図書館の地域誌に載っていた新聞の切り抜きには、こうあった。
「小松家で火災 母娘が重傷」
「納戸から焼死体、性別不明」
「一家に預けられていた“身元不詳の少女”か」
身元不詳の少女。
調べると、その子は母親の知人の子で、家庭に事情があって“しばらく預かっていた”とだけ記録されていた。
火災の発生原因は不明。
ただ、その少女が一番火の手の強い納戸で見つかったこと、そして――
遺体はまるで、自ら閉じ込められたような体勢だったと記録されていた。
俺たちは絶句した。
あの家の納戸。
俺たちが毎晩、“音”を聞いた場所。
そこに、ずっと……誰かがいたのだ。
◆
「会いに行くか」
マサが言った。
俺たちは、再びあの家へ向かった。
もう人は住んでおらず、取り壊し予定の札が玄関にかかっていた。
無断で入るのはダメだとわかってた。
でも、俺たちはドアを開け、靴を脱ぎ、三人で納戸の前に立った。
引き戸の前で、マサが手を伸ばした瞬間、リョウが囁いた。
「……ありがとう、って聞こえた」
その声にあわせて――ふっと、部屋の中の空気が変わった。
湿っていた空気が、すっと乾いていく。
引き戸を開けた中には、埃っぽい畳と、壁の一角にだけ、妙にくっきり残った手の跡。
子どもの、小さな手。
俺はふと、ポケットに入れていた飴玉を取り出して、そっとその前に置いた。
「寂しかったんだろ。
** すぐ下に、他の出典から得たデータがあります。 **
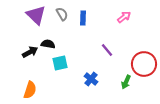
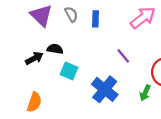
pink arrow: (124, 17) -> (143, 18), size x1.6
cyan square: (60, 63) -> (69, 71), turned 35
blue cross: (91, 79) -> (105, 89), size x1.6

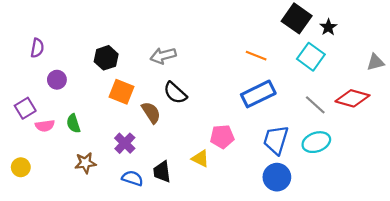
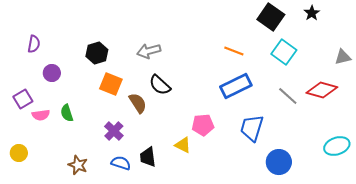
black star: (328, 27) -> (312, 13), moved
cyan ellipse: (316, 142) -> (337, 146), moved
brown star: (85, 163) -> (78, 165), moved, turned 30
blue circle: (277, 177) -> (279, 162), moved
ごめんな。もう俺たちは、笑わせに来たからさ」
リョウもマサも、無言でうなずいた。
そのときだった。
ガラガラ……
自動で閉じるはずのない玄関のドアが、ゆっくり閉じた。
そして、どこかから――くすっ、と笑う声が聞こえた。
今度は、前よりも少しだけ、柔らかく。
◆
あれからまた数か月。
あの家は無事取り壊された。
だが、不思議と、誰の耳にも“あの笑い声”が残っている。
俺たちは今も舞台に立つたび、どこかで見られてる気がする。
でももう、怖くない。
きっとあの子は――今度こそ、笑ってくれている。